**TASK TO COMPLETE**.
Your response should be a copy of each line in the listing below that includes the word "obra".

**RECORDS SHOWN**.

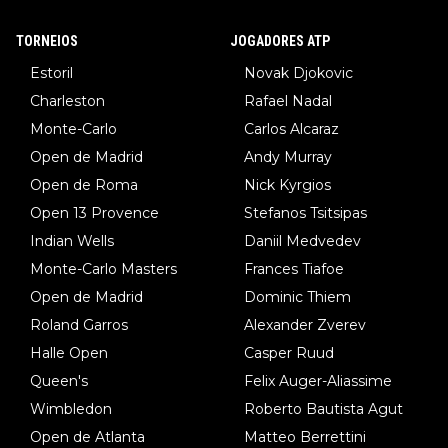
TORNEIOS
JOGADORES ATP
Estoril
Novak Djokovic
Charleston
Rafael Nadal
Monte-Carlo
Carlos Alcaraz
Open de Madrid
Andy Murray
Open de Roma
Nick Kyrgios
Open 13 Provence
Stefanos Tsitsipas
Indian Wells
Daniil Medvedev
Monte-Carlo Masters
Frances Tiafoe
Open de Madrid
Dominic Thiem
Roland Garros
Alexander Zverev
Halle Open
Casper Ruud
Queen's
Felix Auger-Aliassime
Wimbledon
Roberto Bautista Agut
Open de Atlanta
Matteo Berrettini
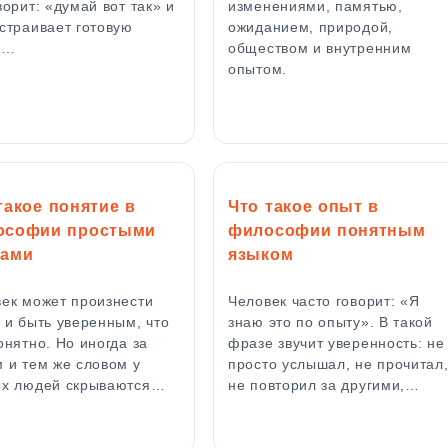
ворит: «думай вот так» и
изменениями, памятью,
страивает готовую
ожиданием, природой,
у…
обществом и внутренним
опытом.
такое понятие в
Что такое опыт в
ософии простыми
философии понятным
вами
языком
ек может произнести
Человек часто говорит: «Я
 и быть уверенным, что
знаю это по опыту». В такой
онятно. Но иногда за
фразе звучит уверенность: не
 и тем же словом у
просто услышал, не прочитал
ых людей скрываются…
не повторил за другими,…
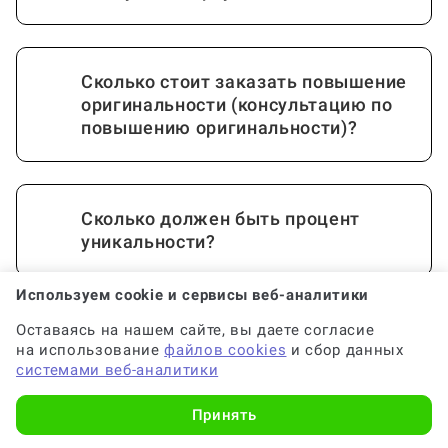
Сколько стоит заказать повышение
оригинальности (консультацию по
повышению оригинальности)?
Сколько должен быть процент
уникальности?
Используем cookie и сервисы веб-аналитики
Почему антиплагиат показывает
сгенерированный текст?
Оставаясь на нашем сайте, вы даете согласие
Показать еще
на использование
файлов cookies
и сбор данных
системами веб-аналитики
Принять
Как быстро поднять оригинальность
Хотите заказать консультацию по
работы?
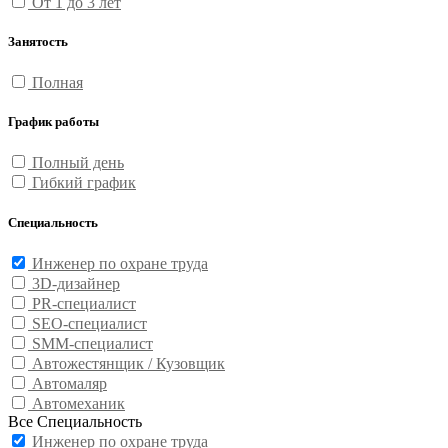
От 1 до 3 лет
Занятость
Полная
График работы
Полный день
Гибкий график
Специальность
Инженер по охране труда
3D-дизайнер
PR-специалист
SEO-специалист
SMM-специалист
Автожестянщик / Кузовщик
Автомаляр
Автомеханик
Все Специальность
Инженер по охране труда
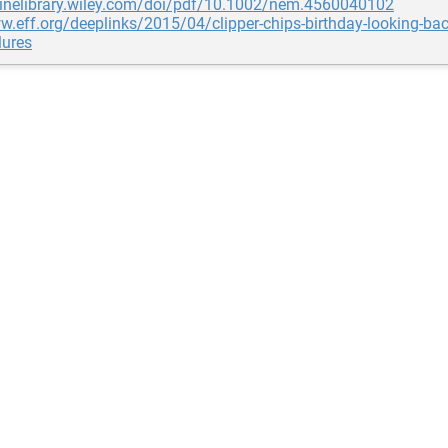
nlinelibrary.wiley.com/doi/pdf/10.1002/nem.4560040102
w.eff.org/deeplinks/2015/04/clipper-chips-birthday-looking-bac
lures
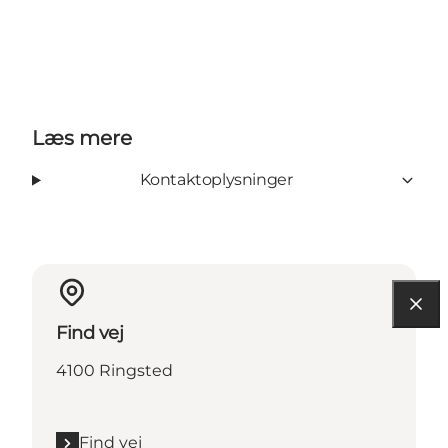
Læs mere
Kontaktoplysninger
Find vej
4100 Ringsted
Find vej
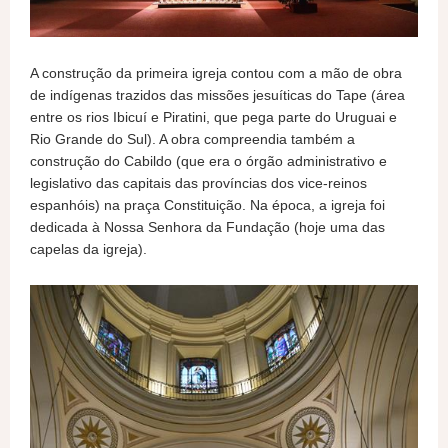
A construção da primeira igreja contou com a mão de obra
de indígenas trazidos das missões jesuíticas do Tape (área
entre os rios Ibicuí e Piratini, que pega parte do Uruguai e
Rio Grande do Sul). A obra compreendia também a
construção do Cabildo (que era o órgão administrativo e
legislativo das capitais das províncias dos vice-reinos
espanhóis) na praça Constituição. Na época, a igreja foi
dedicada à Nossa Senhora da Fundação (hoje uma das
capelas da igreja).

**RESULT**.
A construção da primeira igreja contou com a mão de obra
Rio Grande do Sul). A obra compreendia também a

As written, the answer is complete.